PCA was performed on the residualized expression matrix after adjusting for all covariates selected above using a linear mixed model for all samples, and outliers were removed by drawing an ellipse in the first two principal components (PCs) centered at the origin encompassing 3 standard deviations of PCs 1 and 2 and then discarding all samples outside this ellipse. Batch effects were residualized from the data by fitting a linear mixed model to the normalized log2 CPM and weights for each gene with random effects for library prep plate (the batch effect to be residualized out) and blood sample ID (the biological signal to be retained) using dream29, and then subtracting the best linear unbiased predictors for library prep plate while retaining the differences between blood samples and the residuals. Then, the technical replicates for each batch control sample were summarized to a single residualized expression value equal to the weighted mean of the technical replicates with a weight equal to the sum of the individual weights of the technical replicates. This yielded a batch-residualized expression matrix with 21,194 rows (genes) and 1,392 columns (blood samples) and a corresponding matrix of observation weights that was used as the input for all differential expression testing.

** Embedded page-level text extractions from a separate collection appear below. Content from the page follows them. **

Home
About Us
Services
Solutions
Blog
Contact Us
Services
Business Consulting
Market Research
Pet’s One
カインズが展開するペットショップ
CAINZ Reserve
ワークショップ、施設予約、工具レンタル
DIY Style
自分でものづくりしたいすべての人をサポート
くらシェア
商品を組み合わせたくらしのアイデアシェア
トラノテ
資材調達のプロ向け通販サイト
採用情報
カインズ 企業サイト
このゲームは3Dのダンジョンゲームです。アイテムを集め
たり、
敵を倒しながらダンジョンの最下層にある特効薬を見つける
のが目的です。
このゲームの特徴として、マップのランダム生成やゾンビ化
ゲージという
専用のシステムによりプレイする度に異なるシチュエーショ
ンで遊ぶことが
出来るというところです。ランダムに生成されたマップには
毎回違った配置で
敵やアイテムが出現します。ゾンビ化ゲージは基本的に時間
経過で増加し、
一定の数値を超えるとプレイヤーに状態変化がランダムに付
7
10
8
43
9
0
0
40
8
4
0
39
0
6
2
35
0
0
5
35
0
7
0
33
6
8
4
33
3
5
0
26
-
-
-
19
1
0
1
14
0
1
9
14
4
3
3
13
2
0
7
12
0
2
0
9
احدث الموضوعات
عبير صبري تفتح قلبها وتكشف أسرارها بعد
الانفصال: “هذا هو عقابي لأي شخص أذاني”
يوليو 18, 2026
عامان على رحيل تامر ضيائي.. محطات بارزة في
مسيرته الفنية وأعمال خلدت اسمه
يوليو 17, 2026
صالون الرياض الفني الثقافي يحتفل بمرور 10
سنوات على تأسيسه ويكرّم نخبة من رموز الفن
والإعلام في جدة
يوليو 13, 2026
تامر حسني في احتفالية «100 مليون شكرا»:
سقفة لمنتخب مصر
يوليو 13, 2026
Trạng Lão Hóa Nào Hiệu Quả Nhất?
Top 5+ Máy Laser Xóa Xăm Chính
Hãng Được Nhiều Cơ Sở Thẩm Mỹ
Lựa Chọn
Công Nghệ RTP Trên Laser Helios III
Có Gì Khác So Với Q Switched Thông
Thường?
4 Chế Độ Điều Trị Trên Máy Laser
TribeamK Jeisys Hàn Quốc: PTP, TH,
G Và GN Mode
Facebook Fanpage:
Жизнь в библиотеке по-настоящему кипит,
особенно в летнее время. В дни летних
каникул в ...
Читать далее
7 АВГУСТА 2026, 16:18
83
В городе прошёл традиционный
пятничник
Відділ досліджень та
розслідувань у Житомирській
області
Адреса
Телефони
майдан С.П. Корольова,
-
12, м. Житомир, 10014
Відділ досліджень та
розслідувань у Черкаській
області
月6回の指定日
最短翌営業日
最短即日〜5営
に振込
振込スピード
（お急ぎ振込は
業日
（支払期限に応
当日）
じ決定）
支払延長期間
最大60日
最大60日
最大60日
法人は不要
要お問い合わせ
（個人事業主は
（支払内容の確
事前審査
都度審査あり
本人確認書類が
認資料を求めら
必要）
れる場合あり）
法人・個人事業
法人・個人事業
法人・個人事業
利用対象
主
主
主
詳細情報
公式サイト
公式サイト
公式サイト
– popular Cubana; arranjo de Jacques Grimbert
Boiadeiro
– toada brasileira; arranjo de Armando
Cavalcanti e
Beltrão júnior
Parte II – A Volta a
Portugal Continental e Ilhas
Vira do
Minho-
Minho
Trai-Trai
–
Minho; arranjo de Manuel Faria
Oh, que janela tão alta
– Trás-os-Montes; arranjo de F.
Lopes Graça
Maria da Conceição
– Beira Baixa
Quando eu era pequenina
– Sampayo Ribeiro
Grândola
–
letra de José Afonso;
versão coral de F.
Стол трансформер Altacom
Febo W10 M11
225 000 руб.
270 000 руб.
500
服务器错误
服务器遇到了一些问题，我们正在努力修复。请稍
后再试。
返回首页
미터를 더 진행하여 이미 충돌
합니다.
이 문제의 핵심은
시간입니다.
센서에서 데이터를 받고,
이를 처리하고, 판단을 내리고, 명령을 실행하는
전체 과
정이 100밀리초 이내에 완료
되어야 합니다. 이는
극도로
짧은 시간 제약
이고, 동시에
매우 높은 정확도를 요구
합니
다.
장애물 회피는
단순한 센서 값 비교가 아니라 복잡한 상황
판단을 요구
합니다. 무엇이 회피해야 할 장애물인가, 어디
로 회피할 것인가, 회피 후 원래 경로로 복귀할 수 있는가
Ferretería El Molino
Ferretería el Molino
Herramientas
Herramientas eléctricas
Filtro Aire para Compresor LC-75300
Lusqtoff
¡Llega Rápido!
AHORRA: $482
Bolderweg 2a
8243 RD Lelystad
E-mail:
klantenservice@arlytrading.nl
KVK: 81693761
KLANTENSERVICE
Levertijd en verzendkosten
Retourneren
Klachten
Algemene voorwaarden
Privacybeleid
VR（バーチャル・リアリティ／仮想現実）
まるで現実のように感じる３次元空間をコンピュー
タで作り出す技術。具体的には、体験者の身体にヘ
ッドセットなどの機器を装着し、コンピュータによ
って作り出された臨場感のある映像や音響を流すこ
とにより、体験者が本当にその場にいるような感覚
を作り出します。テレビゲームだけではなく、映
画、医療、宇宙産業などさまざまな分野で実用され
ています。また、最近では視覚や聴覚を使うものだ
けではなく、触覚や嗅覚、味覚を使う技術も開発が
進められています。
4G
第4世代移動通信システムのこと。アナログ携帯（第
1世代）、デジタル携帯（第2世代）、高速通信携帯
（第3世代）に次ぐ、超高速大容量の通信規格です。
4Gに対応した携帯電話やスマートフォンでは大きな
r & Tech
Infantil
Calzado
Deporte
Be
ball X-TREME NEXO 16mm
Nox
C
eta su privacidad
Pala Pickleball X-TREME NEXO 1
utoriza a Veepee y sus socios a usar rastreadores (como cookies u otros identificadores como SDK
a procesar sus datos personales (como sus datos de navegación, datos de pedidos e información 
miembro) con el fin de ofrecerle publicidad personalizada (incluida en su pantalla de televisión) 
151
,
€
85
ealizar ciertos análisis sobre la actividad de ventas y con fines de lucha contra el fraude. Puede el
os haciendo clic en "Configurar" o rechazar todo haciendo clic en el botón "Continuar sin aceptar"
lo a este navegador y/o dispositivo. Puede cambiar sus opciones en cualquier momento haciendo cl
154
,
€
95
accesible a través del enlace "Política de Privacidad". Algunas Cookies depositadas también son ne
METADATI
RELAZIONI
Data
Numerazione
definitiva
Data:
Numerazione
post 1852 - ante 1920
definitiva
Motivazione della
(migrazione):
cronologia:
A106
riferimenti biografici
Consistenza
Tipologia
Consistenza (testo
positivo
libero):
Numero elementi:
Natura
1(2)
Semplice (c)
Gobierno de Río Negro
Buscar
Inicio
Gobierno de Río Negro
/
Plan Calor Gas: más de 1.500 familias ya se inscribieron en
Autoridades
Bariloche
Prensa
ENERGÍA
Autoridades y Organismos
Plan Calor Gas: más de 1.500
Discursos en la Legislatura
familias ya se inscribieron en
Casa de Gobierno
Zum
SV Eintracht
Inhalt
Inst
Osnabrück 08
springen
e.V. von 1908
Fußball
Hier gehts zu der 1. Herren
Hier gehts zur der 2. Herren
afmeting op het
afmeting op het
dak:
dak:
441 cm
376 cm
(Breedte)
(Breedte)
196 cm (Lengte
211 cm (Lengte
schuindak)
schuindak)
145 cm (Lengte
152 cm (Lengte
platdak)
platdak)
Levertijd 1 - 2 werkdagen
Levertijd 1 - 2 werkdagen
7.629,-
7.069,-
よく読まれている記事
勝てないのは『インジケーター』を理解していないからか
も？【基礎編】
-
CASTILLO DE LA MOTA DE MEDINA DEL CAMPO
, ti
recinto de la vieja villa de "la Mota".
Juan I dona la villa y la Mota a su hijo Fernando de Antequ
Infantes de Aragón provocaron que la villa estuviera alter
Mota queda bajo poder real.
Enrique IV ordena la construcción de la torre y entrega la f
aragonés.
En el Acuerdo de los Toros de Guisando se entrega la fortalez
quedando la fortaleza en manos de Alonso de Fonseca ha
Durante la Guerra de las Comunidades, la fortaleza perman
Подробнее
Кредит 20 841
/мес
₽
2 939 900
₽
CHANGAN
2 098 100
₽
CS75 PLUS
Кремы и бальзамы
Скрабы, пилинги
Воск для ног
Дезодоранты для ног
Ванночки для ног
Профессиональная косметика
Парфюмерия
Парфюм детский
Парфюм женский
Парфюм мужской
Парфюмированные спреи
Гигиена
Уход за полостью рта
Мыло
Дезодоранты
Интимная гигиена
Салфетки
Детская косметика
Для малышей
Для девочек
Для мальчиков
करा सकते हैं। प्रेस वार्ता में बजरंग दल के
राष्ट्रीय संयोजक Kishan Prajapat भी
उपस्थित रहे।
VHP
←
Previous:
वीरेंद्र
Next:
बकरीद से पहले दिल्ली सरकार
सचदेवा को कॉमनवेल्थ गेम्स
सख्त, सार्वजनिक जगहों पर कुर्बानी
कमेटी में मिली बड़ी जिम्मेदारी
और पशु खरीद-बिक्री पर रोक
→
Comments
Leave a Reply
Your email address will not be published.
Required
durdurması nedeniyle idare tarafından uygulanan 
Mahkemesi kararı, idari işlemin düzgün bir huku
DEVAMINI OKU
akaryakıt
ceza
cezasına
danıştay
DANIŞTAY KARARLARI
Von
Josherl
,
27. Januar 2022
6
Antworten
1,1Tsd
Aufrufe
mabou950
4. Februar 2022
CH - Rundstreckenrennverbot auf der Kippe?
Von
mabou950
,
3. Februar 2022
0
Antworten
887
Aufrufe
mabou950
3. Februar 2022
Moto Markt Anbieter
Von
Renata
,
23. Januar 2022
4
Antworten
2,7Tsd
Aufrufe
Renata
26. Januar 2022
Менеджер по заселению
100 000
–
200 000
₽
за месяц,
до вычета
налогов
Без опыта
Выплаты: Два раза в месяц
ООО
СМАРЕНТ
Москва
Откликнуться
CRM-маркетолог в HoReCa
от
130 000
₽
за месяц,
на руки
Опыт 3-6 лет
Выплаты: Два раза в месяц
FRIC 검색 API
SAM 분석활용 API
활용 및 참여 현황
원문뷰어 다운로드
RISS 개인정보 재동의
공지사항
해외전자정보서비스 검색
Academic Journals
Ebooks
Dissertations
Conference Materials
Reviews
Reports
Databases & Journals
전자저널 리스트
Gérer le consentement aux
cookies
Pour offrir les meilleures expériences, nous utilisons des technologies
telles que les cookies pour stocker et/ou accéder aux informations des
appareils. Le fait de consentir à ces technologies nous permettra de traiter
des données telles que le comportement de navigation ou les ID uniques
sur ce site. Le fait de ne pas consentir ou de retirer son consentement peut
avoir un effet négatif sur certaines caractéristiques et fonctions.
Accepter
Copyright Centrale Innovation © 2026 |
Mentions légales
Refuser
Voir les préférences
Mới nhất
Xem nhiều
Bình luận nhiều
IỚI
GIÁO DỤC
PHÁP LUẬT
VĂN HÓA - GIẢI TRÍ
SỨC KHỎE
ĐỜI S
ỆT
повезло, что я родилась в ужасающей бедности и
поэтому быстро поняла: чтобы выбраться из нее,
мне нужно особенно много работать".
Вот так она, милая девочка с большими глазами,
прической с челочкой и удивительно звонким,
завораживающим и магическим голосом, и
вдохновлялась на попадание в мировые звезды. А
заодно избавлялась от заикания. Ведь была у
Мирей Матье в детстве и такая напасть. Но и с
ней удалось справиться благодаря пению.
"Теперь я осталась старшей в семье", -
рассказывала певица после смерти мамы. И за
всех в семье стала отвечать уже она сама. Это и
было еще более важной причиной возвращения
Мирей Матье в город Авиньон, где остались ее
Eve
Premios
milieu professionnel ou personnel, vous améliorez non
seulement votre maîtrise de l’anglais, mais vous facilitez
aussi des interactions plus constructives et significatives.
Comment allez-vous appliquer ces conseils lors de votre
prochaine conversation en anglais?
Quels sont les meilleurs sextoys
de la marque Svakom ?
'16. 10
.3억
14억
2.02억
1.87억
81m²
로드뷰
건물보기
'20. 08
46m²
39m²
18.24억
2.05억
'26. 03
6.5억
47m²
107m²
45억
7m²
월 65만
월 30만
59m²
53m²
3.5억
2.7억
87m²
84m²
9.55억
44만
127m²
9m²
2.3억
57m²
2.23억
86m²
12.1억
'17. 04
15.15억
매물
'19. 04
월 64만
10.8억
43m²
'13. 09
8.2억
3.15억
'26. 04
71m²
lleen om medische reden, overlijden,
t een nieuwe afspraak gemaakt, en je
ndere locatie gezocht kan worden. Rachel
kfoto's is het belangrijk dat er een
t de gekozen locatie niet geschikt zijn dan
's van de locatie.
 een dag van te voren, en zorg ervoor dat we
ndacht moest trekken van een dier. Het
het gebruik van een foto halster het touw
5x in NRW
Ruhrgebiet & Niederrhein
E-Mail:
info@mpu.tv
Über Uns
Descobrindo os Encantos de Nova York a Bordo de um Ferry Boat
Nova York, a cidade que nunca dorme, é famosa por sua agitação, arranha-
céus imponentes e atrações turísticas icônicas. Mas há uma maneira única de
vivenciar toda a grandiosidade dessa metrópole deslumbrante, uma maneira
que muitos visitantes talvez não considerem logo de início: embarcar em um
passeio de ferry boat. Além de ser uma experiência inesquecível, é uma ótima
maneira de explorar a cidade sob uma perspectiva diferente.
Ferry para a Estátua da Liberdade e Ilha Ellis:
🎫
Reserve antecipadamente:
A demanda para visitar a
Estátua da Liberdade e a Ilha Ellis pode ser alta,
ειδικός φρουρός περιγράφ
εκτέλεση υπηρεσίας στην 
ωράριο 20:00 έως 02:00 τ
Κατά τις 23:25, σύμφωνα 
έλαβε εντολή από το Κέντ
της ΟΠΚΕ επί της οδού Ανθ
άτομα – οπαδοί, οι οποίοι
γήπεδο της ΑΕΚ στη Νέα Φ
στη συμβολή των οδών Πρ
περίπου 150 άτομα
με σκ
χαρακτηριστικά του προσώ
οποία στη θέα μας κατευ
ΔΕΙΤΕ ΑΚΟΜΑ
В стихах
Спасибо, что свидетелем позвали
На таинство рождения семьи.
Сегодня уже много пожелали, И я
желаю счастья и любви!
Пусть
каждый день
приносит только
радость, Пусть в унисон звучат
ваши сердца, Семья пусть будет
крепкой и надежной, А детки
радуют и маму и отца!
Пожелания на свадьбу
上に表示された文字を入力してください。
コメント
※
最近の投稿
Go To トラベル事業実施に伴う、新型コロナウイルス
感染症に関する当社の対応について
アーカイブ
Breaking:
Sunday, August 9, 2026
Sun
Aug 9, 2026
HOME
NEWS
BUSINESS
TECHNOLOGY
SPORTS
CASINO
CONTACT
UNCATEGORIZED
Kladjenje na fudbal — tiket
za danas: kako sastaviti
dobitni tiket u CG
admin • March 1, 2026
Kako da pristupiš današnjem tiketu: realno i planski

Cell type deconvolution and validation

Cell type fractions were estimated for each sample using CIBERSORTx65, providing transcripts per million (TPM) as input, following procedures recommended by the documentation, and pooling reads from all technical replicates when computing TPM for batch control samples. CIBERSORTx requires a reference dataset to determine the set of possible cell types as well as the set of CTS genes that will be used for deconvolution. To ensure the most accurate estimation, we tested four independent references generated by different labs with different technologies. The LM22 reference consists of bulk RNA-seq data from PBMCs sorted by fluorescence-activated cell sorting, whereas the NSCLC PBMC, SCP424 and Wilk references are derived from single-cell RNA-seq of PBMCs in various disease contexts27,66,67. The SCP424 dataset was pre-processed as previously described28. Marker genes for the Wilk reference were defined as those upregulated in each of 20 different cell types (relative to the other 19) with adjusted P value below 0.05 (ref. 66).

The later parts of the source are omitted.